The Guyanese economy is quite diversified, with agriculture, mining, forestry, fishing, and manufacturing usually having significant roles. The country also used to be a major producer of sugar and bauxite, and it has significant reserves of gold and diamond. However, based on the Government’s midyear financial report all major sectors are in decline, with it nascent Oil and Gas sector accounting for the economy’s positive outlook.
Last week the People’s Progressive Party (PPP) government returned to the National Assembly for its third budget for 2022, its second supplemental budget. Parliamentary Opposition Member of Parliament (MP) Ganesh says it’s legalized thievery. MP Mahipaul told Credible Sources, “The People’s Progressive Party, they are using the National Assembly as that body or as that institution to legalize their public thievery. And all we are having from these supplementary requests for additional sums of money is to basically legalize their thievery.”
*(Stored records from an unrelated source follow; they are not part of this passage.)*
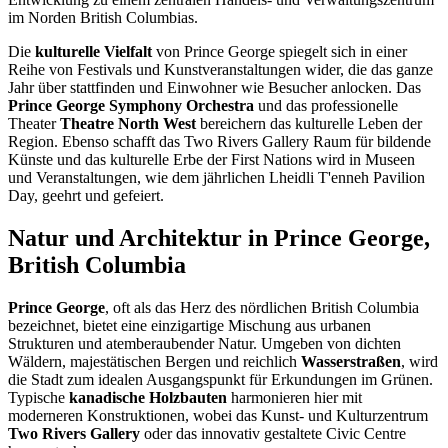
im Norden British Columbias.
Die
kulturelle Vielfalt
von Prince George spiegelt sich in einer
Reihe von Festivals und Kunstveranstaltungen wider, die das ganze
Jahr über stattfinden und Einwohner wie Besucher anlocken. Das
Prince George Symphony Orchestra
und das professionelle
Theater
Theatre North West
bereichern das kulturelle Leben der
Region. Ebenso schafft das Two Rivers Gallery Raum für bildende
Künste und das kulturelle Erbe der First Nations wird in Museen
und Veranstaltungen, wie dem jährlichen Lheidli T'enneh Pavilion
Day, geehrt und gefeiert.
Natur und Architektur in Prince George,
British Columbia
Prince George
, oft als das Herz des nördlichen British Columbia
bezeichnet, bietet eine einzigartige Mischung aus urbanen
Strukturen und atemberaubender Natur. Umgeben von dichten
Wäldern, majestätischen Bergen und reichlich
Wasserstraßen
, wird
die Stadt zum idealen Ausgangspunkt für Erkundungen im Grünen.
Typische
kanadische Holzbauten
harmonieren hier mit
moderneren Konstruktionen, wobei das Kunst- und Kulturzentrum
Two Rivers Gallery
oder das innovativ gestaltete Civic Centre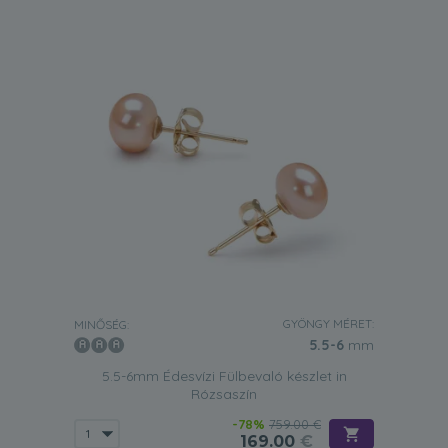
GYÖNGY MÉRET:
MINŐSÉG:
5.5-6
mm
5.5-6mm Édesvízi Fülbevaló készlet in
Rózsaszín
-78%
759.00 €
169.00
€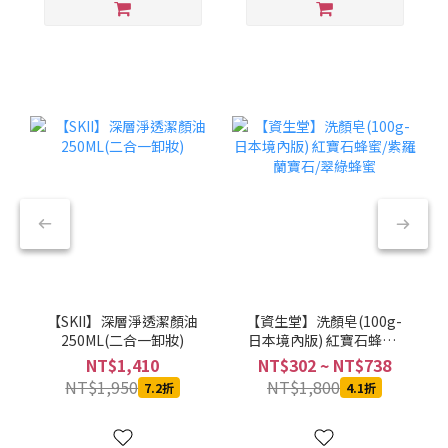
【SKII】深層淨透潔顏油
【資生堂】洗顏皂(100g-
250ML(二合一卸妝)
日本境內版) 紅寶石蜂蜜/
紫羅蘭寶石/翠綠蜂蜜
NT$1,410
NT$302 ~ NT$738
NT$1,950
NT$1,800
7.2折
4.1折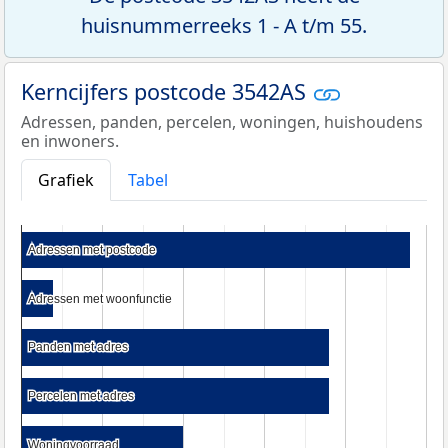
huisnummerreeks 1 - A t/m 55.
Kerncijfers postcode 3542AS
Adressen, panden, percelen, woningen, huishoudens
en inwoners.
Grafiek
Tabel
Adressen met postcode
Adressen met postcode
Adressen met woonfunctie
Adressen met woonfunctie
Panden met adres
Panden met adres
Percelen met adres
Percelen met adres
Woningvoorraad
Woningvoorraad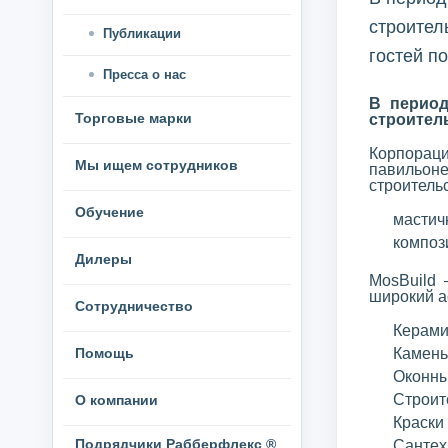
строител
Публикации
гостей п
Пресса о нас
В период
Торговые марки
строител
Корпорац
Мы ищем сотрудников
павильоне
строитель
Обучение
мастич
композ
Дилеры
MosBuild 
широкий а
Сотрудничество
Керами
Помощь
Камень
Оконны
Строит
О компании
Краски
Подрядчики Рабберфлекс ®
Сантех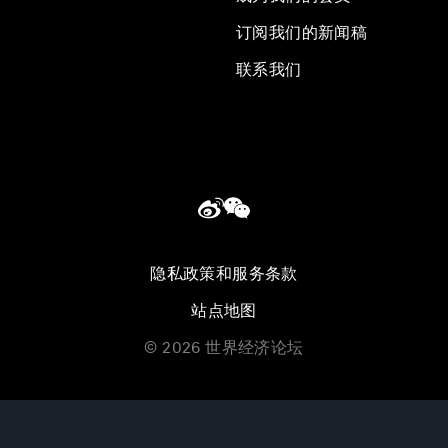
订阅我们的新闻稿
联系我们
隐私政策和服务条款
站点地图
©
2026
世界经济论坛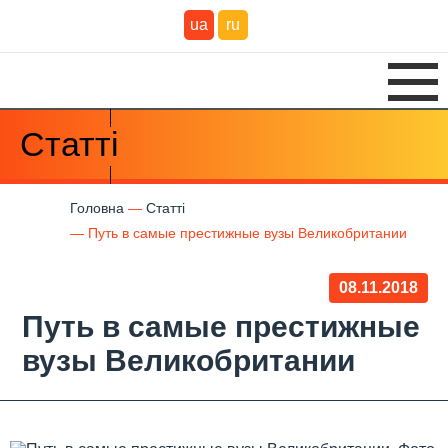
ua
ru
Статті
Головна
Статті
Путь в самые престижные вузы Великобритании
08.11.2018
Путь в самые престижные
вузы Великобритании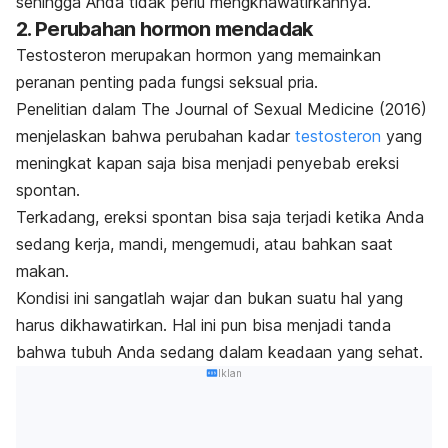
sehingga Anda tidak perlu mengkhawatirkannya.
2. Perubahan hormon mendadak
Testosteron merupakan hormon yang memainkan
peranan penting pada fungsi seksual pria.
Penelitian dalam
The Journal of Sexual Medicine
(2016)
menjelaskan bahwa perubahan kadar
testosteron
yang
meningkat kapan saja bisa menjadi penyebab ereksi
spontan.
Terkadang, ereksi spontan bisa saja terjadi ketika Anda
sedang kerja, mandi, mengemudi, atau bahkan saat
makan.
Kondisi ini sangatlah wajar dan bukan suatu hal yang
harus dikhawatirkan. Hal ini pun bisa menjadi tanda
bahwa tubuh Anda sedang dalam keadaan yang sehat.
Iklan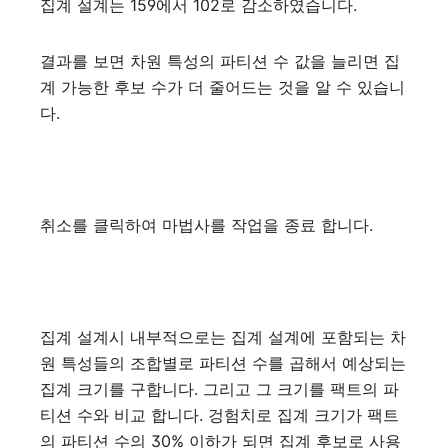
집계 설계는 159에서 102로 감소하였습니다.
결과를 보면 차원 특성의 파티션 수 값을 늘리면 집
계 가능한 후보 수가 더 줄어드는 것을 알 수 있습니
다.
취소를 클릭하여 마법사를 작업을 종료 합니다.
집계 설계시 내부적으로는 집계 설계에 포함되는 차
원 특성들의 조합별로 파티션 수를 곱해서 예상되는
집계 크기를 구합니다. 그리고 그 크기를 팩트의 파
티션 수와 비교 합니다. 겅험치로 집계 크기가 팩트
의 파티션 수의 30% 이하가 되면 집계 후보로 사용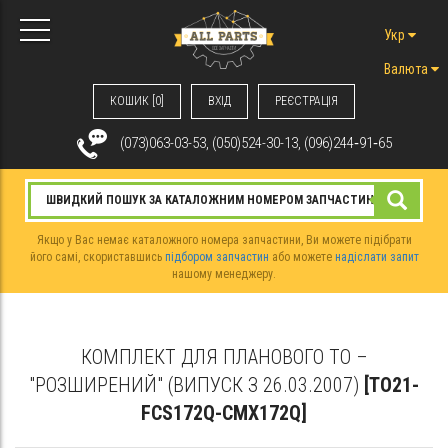
Укр
Валюта
КОШИК [0]
ВХIД
РЕЄСТРАЦІЯ
(073)063-03-53, (050)524-30-13, (096)244‑91‑65
Якщо у Вас немає каталожного номера запчастини, Ви можете підібрати
його самі, скориставшись
підбором запчастин
або можете
надіслати запит
нашому менеджеру.
КОМПЛЕКТ ДЛЯ ПЛАНОВОГО ТО –
"РОЗШИРЕНИЙ" (ВИПУСК З 26.03.2007)
[TO21-
FCS172Q-CMX172Q]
He said, “When you look at that supplementary requests, you are seeing that there is nothing for the ordinary Guyanese, there is absolutely nothing to lift their living standards. There is nothing for the hard-working tax-paying public servants. They still have to contend with this 8% slap in the face that will be taxed.” Mahipaul, who is also a member of the Assembly’s Public Accounts Committee, stated “The 8% is a shame, it’s an insult when you look at what the ordinary, hardworking taxpayers will have to get versus what people like the President, like the Prime Minister, like the ministers, what they will have to take home versus what the ordinary, hardworking Guyanese will have to take home.”
The MP noted that if monies had gone to public servants, he would have been able to say “very good” but contends that there’s nothing in that 44.7 billion Supplementary Budget for the ordinary citizens. “You see that they have monies there for roads and so on, but I ask the same questions they ask before, can the people eat the road? Can the people eat the road or can they eat the drains? Lift our people out of the nightmare that they’re in and make our people more comfortable in this oil-rich Guyana.” MP Mahipaul contends the funds are instead going to “friends, families, and favorites”.